The population genetics of sporophytic self–incompatibility in Senecio squalidus L. (Asteraceae): avoidance of mating constraints imposed by low S–allele number

• Published in: Philosophical transactions of the Royal Society of London. Series B. Biological sciences Vol. 358; no. 1434; pp. 1047 - 1050
• Main Authors: Brennan, Adrian C., Harris, Stephen A., Hiscock, Simon J.
• Format: Journal Article
• Language: English
• Published: England The Royal Society 29.06.2003
• Subjects: Allele; Alleles; Asteraceae; Ecological genetics; Evolution; Genes, Dominant - genetics; Genetic inheritance; Genetic loci; Genetics, Population; Inbreeding; Mate Availability; Mating behavior; Plants; Pollen; Population Bottleneck; Population estimates; Population genetics; Reproduction - genetics; S-allele; Senecio - genetics; Senecio squalidus; Sporophytic Self-Incompatibility; The Fluid Genome: Intraspecific Gene Flow; United Kingdom
• ISSN: 0962-8436; 1471-2970
• DOI: 10.1098/rstb.2003.1300

Senecio squalidus L. (Asteraceae) has been the subject of several ecological and population genetic studies due to its well-documented history of introduction, establishment and spread throughout Britain in the past 300 years.
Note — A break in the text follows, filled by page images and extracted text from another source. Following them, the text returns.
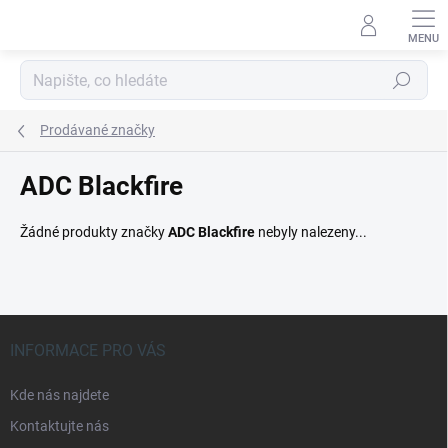
Přejít
na
obsah
Hledat
Prodávané značky
ADC Blackfire
Žádné produkty značky
ADC Blackfire
nebyly nalezeny...
Z
á
INFORMACE PRO VÁS
p
a
Kde nás najdete
t
Kontaktujte nás
í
Our recent studies have focused on identifying and quantifying factors associated with the sporophytic self-incompatibility (SSI) system of S. squalidus that may have contributed to its success as a colonist. These findings are of general biological interest because they provide important insights into the short-term evolutionary dynamics of a plant mating system. The number of S-alleles in populations and their dominance interactions were investigated in eight wild British populations using cross-diallel studies. The numbers of S-alleles in British S. squalidus populations are typically low (average of 5.3 S-alleles) and the entire British population is estimated to possess no more than 7-11 S-alleles. Such low numbers of S-alleles are most probably a consequence of population bottlenecks associated with introduction and colonization. Potential evolutionary impacts on SSI caused by a paucity of S-alleles, such as restricted mate availability, are discussed, and we suggest that increased dominance interactions between S-alleles may be an important short-term means of increasing mate availability when S-allele numbers are low.